Rethinking the Smart City: Democratizing Urban Technology by Evgeny Morozov and Francesca Bria (New York: Rosa Luxemburg Stiftung)

The book Rethinking the Smart City: Democratizing Urban Technology by Evgeny Morozov and Francesca Bria, provides a timely critical reflection of the smart city, and the importance of its future developments for both citizens and municipal authorities alike. The book offers a critical look at a term that is often simplified as a cure-all for solving problems in the city. The current way of operating the smart city, as put forward by the authors, cannot be understood without also looking at the political environment it resides in. That is, the principles of neoliberalism, including predatory capitalism, short-term outlooks, speculative and risky investments with maximum profits but minimal investment into the long-term. The authors argue that cities should think in terms of stability, sustainability, and the longer-term, providing the reader with a variety of case studies and examples of cities that have tried to break free from the hold of neoliberalism so that citizens can take control and be fully invested in what happens to their data and their city.
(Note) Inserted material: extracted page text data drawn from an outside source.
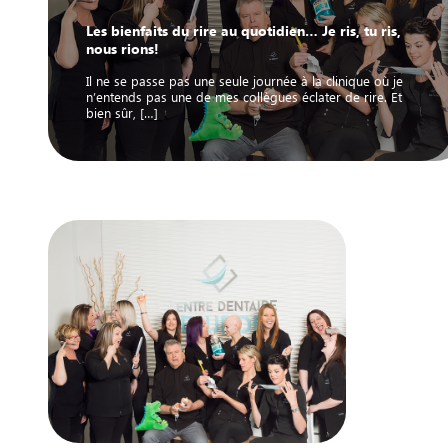
Les bienfaits du rire au quotidien… Je ris, tu ris,
nous rions!
Il ne se passe pas une seule journée à la clinique où je
n’entends pas une de mes collègues éclater de rire. Et
bien sûr, […]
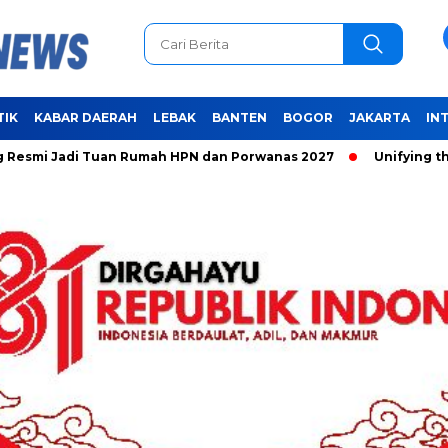
TIK
KABAR DAERAH
LEBAK
BANTEN
BOGOR
JAKARTA
IN
i Tuan Rumah HPN dan Porwanas 2027
Unifying the World T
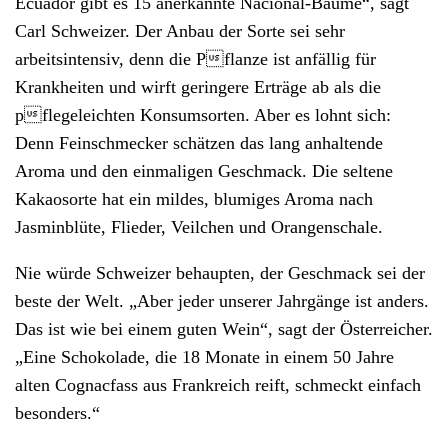
Ecuador gibt es 15 anerkannte Nacional-Bäume“, sagt
Carl Schweizer. Der Anbau der Sorte sei sehr
arbeitsintensiv, denn die Pflanze ist anfällig für
Krankheiten und wirft geringere Erträge ab als die
pflegeleichten Konsumsorten. Aber es lohnt sich:
Denn Feinschmecker schätzen das lang anhaltende
Aroma und den einmaligen Geschmack. Die seltene
Kakaosorte hat ein mildes, blumiges Aroma nach
Jasminblüte, Flieder, Veilchen und Orangenschale.
Nie würde Schweizer behaupten, der Geschmack sei der
beste der Welt. „Aber jeder unserer Jahrgänge ist anders.
Das ist wie bei einem guten Wein“, sagt der Österreicher.
„Eine Schokolade, die 18 Monate in einem 50 Jahre
alten Cognacfass aus Frankreich reift, schmeckt einfach
besonders.“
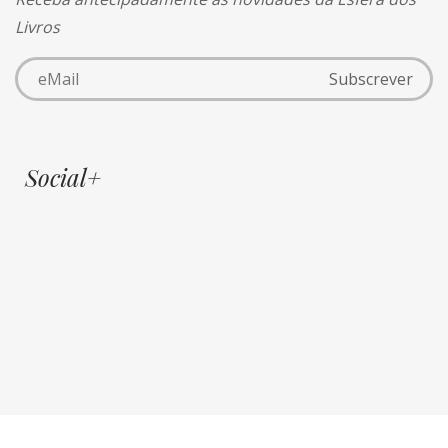
Livros
Social+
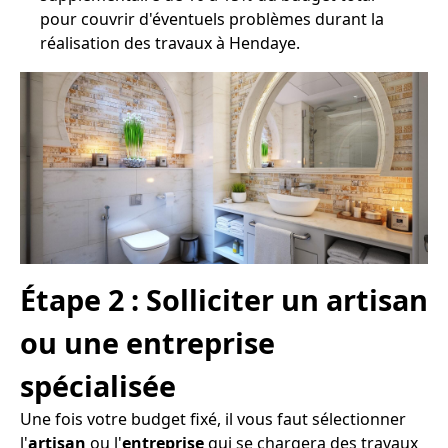
pour couvrir d'éventuels problèmes durant la
réalisation des travaux à Hendaye.
Étape 2 : Solliciter un artisan
ou une entreprise
spécialisée
Une fois votre budget fixé, il vous faut sélectionner
l'
artisan
ou l'
entreprise
qui se chargera des travaux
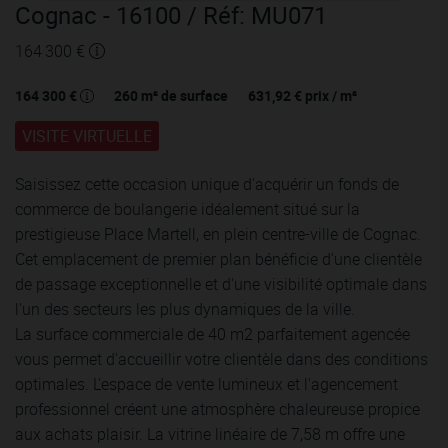
Cognac
- 16100
/ Réf: MU071
164 300 €
164 300 €
260
m² de surface
631,92 €
prix / m²
VISITE VIRTUELLE
Saisissez cette occasion unique d'acquérir un fonds de
commerce de boulangerie idéalement situé sur la
prestigieuse Place Martell, en plein centre-ville de Cognac.
Cet emplacement de premier plan bénéficie d'une clientèle
de passage exceptionnelle et d'une visibilité optimale dans
l'un des secteurs les plus dynamiques de la ville.
La surface commerciale de 40 m2 parfaitement agencée
vous permet d'accueillir votre clientèle dans des conditions
optimales. L'espace de vente lumineux et l'agencement
professionnel créent une atmosphère chaleureuse propice
aux achats plaisir. La vitrine linéaire de 7,58 m offre une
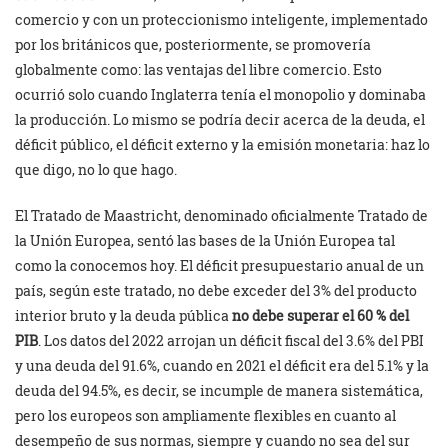
comercio y con un proteccionismo inteligente, implementado
por los británicos que, posteriormente, se promovería
globalmente como: las ventajas del libre comercio. Esto
ocurrió solo cuando Inglaterra tenía el monopolio y dominaba
la producción. Lo mismo se podría decir acerca de la deuda, el
déficit público, el déficit externo y la emisión monetaria: haz lo
que digo, no lo que hago.
El Tratado de Maastricht, denominado oficialmente Tratado de
la Unión Europea, sentó las bases de la Unión Europea tal
como la conocemos hoy. El déficit presupuestario anual de un
país, según este tratado, no debe exceder del 3% del producto
interior bruto y la deuda pública
no debe superar el 60 % del
PIB
. Los datos del 2022 arrojan un déficit fiscal del 3.6% del PBI
y una deuda del 91.6%, cuando en 2021 el déficit era del 5.1% y la
deuda del 94.5%, es decir, se incumple de manera sistemática,
pero los europeos son ampliamente flexibles en cuanto al
desempeño de sus normas, siempre y cuando no sea del sur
The book is separated into two sections. The first section primarily deals with the concept of ‘smart’, and provides an overview of the smart city, delving into the close connection between the policies of the smart city and those of neoliberalism, including the transition of the urban landscape into privatised Keynesian cities, the predominance of smart austerity, and finally the potential solution to the grip that corporations and neoliberalism have over the smart city: that of technological sovereignty. The focus on speculative markets, private ownership, and short-term focus at the expense of the long-term has led to cities not having control over how they are managed, and are instead controlled and shaped by a few corporate individuals and technology giants.
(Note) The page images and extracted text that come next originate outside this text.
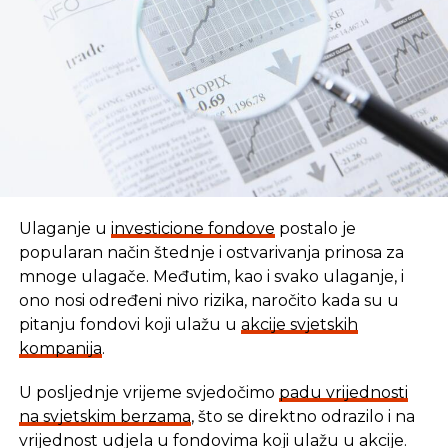
REKLAMA
Ulaganje u
investicione fondove
postalo je
popularan način štednje i ostvarivanja prinosa za
mnoge ulagače. Međutim, kao i svako ulaganje, i
ono nosi određeni nivo rizika, naročito kada su u
pitanju fondovi koji ulažu u
akcije svjetskih
kompanija
.
U posljednje vrijeme svjedočimo
padu vrijednosti
U vremenu kada tradicionalni oblici štednje nude
na svjetskim berzama
, što se direktno odrazilo i na
sve skromnije prinose, ovaj Fond se nameće kao
vrijednost udjela u fondovima koji ulažu u akcije.
moderna alternativa svima koji žele da njihov novac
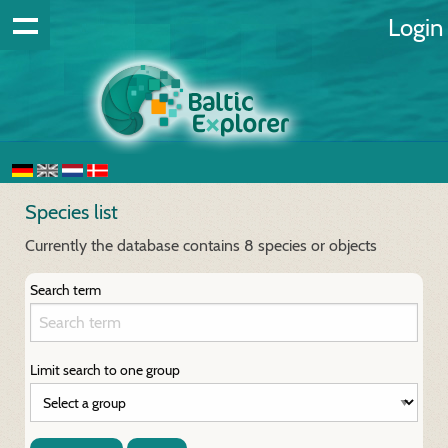
Login
Species list
Currently the database contains 8 species or objects
Search term
Limit search to one group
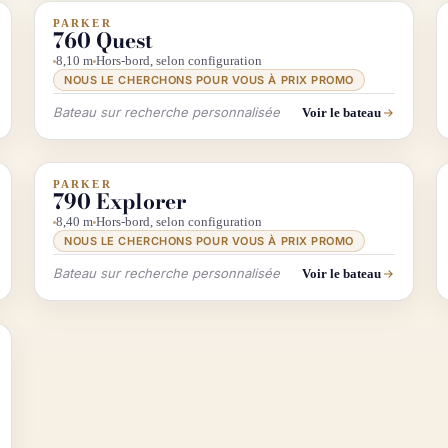
PARKER
INFO & RECHERCHE
760 Quest
8,10 m
Hors-bord, selon configuration
NOUS LE CHERCHONS POUR VOUS À PRIX PROMO
Bateau sur recherche personnalisée
Voir le bateau
PARKER
INFO & RECHERCHE
790 Explorer
8,40 m
Hors-bord, selon configuration
NOUS LE CHERCHONS POUR VOUS À PRIX PROMO
Bateau sur recherche personnalisée
Voir le bateau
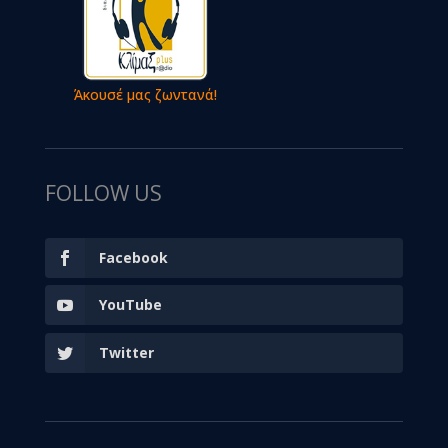
Άκουσέ μας ζωντανά!
FOLLOW US
Facebook
YouTube
Twitter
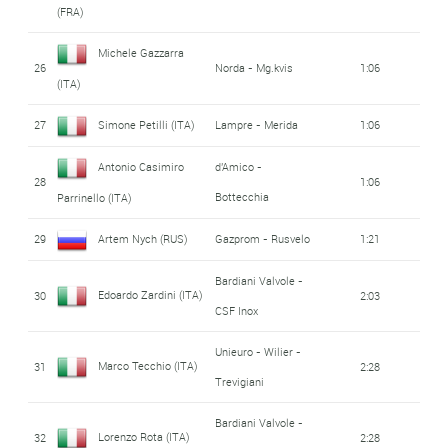
(FRA)
Michele Gazzarra
26
Norda - Mg.kvis
1:06
(ITA)
27
Simone Petilli (ITA)
Lampre - Merida
1:06
Antonio Casimiro
d'Amico -
28
1:06
Bottecchia
Parrinello (ITA)
29
Artem Nych (RUS)
Gazprom - Rusvelo
1:21
Bardiani Valvole -
Edoardo Zardini (ITA)
30
2:03
CSF Inox
Unieuro - Wilier -
Marco Tecchio (ITA)
31
2:28
Trevigiani
Bardiani Valvole -
Lorenzo Rota (ITA)
32
2:28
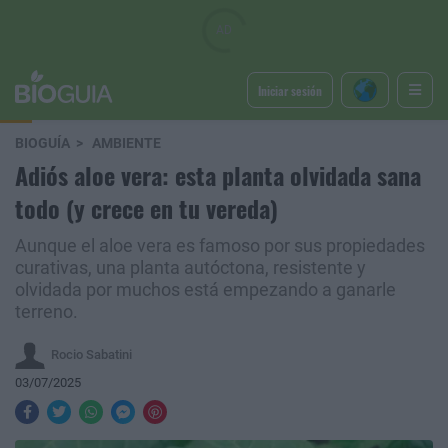
Iniciar sesión
BIOGUÍA
AMBIENTE
Adiós aloe vera: esta planta olvidada sana
todo (y crece en tu vereda)
Aunque el aloe vera es famoso por sus propiedades
curativas, una planta autóctona, resistente y
olvidada por muchos está empezando a ganarle
terreno.
Rocio Sabatini
03/07/2025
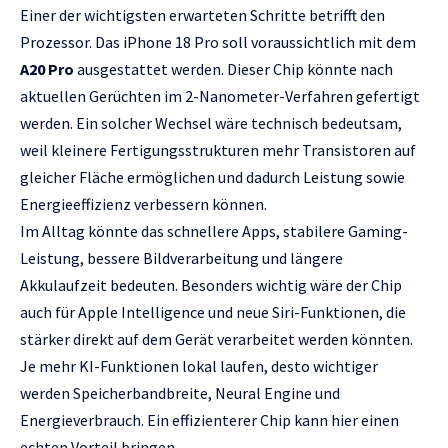
Einer der wichtigsten erwarteten Schritte betrifft den
Prozessor. Das iPhone 18 Pro soll voraussichtlich mit dem
A20 Pro
ausgestattet werden. Dieser Chip könnte nach
aktuellen Gerüchten im 2-Nanometer-Verfahren gefertigt
werden. Ein solcher Wechsel wäre technisch bedeutsam,
weil kleinere Fertigungsstrukturen mehr Transistoren auf
gleicher Fläche ermöglichen und dadurch Leistung sowie
Energieeffizienz verbessern können.
Im Alltag könnte das schnellere Apps, stabilere Gaming-
Leistung, bessere Bildverarbeitung und längere
Akkulaufzeit bedeuten. Besonders wichtig wäre der Chip
auch für Apple Intelligence und neue Siri-Funktionen, die
stärker direkt auf dem Gerät verarbeitet werden könnten.
Je mehr KI-Funktionen lokal laufen, desto wichtiger
werden Speicherbandbreite, Neural Engine und
Energieverbrauch. Ein effizienterer Chip kann hier einen
echten Vorteil bringen.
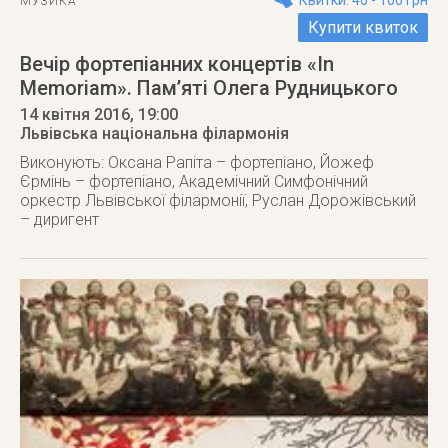
Квитки: 40 - 100 грн
МУЗИКА
Купити квиток
Вечір фортепіанних концертів «In
Memoriam». Пам’яті Олега Рудницького
14 квітня 2016
, 19:00
Львівська національна філармонія
Виконують: Оксана Рапіта – фортепіано, Йожеф
Єрмінь – фортепіано, Академічний Симфонічний
оркестр Львівської філармонії, Руслан Дорожівський
– диригент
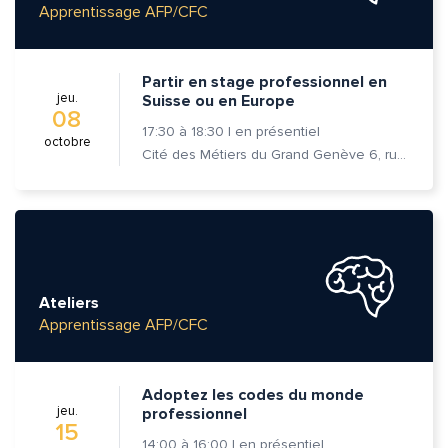
Apprentissage AFP/CFC
Partir en stage professionnel en
jeu.
Suisse ou en Europe
08
Quelle est la pertinence de cette page?
17:30
à
18:30
|
en présentiel
octobre
Cité des Métiers du Grand Genève 6, rue Prévost-Martin 1205 Genève
Prénom et nom*
Adresse e-mail*
Ateliers
Apprentissage AFP/CFC
Message*
Commentaire*
Adoptez les codes du monde
jeu.
professionnel
15
14:00
à
16:00
|
en présentiel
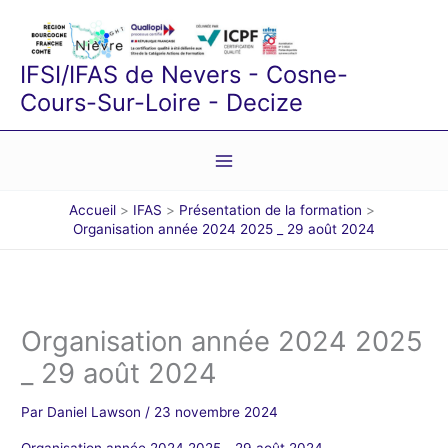
Aller
au
contenu
IFSI/IFAS de Nevers - Cosne-
Cours-Sur-Loire - Decize
Accueil
IFAS
Présentation de la formation
Organisation année 2024 2025 _ 29 août 2024
Organisation année 2024 2025
_ 29 août 2024
Par
Daniel Lawson
/
23 novembre 2024
Organisation année 2024 2025 _ 29 août 2024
The idea of smart – attributed to a variety of objects, be it the smartphone, the smart bus, or the smart city – is ubiquitous. Yet, as the authors note, what smart is, or what it means for us, and what makes something truly smart, is still something of a mystery: “Smart” – that quintessential adjective of our digital age, which promised so much yet delivers so little” (p. 2). Noting the flexible nature of the term smart, the authors explain their definition of smart to aid the reader in context of the book: an expansive definition that includes the use of technology to improve and acquire resources (p. 2). Stating this definition early on in the book gives the reader insight into the slippery nature of the term. It also allows for the authors to pinpoint what they consider the term to encompass and communicate ideas beyond any strict definitions of what the tech industry deems to be smart. The authors also note that querying the definition is not the point – the point is the consequences that arise when a city is made to be smart.

The idea of the smart city is often offered up as some sort of panacea for the urban environment. Whilst the purveyors of smart offer their products and services as a glamourous way of rejuvenating the city, the authors take a more critical look at these benevolent technology giants, noting that many municipal authorities are having to hand over their citizens’ data to keep up with trends and improve the lives of their residents. The word used a number of times in the first section of the book is “promise”. The smart city promises to make lives easier, the companies behind the moniker “smart city” promises cities can have a better, more efficient existence, if only they go smart. However, as the authors point out, this reliance on technology firms to perfect the city can leave those who are less fortunate behind, with bids to make cities smart not necessarily being done for the citizens, but rather as a way to attract foreign capital. The authors make a cogent point for the way that private firms think of cities: as problems to solve. How can they optimise the city? When austerity squeezes budgets and the services are seen as so helpful – the authors note the use of Google AI to help the NHS in the UK – how can cities refuse the help of these firms? The city becomes reliant on private companies and technology firms to operate, whilst allowing their citizens’ data to become a commodity. The authors state that a lot of this data collection is for AI usage, rather than advertising. Although a convincing point is made about the development of AI being a major reason for the use of harvested data, there is not much further detail given, and the power of the marketing industry – worth millions a year – should not be discounted.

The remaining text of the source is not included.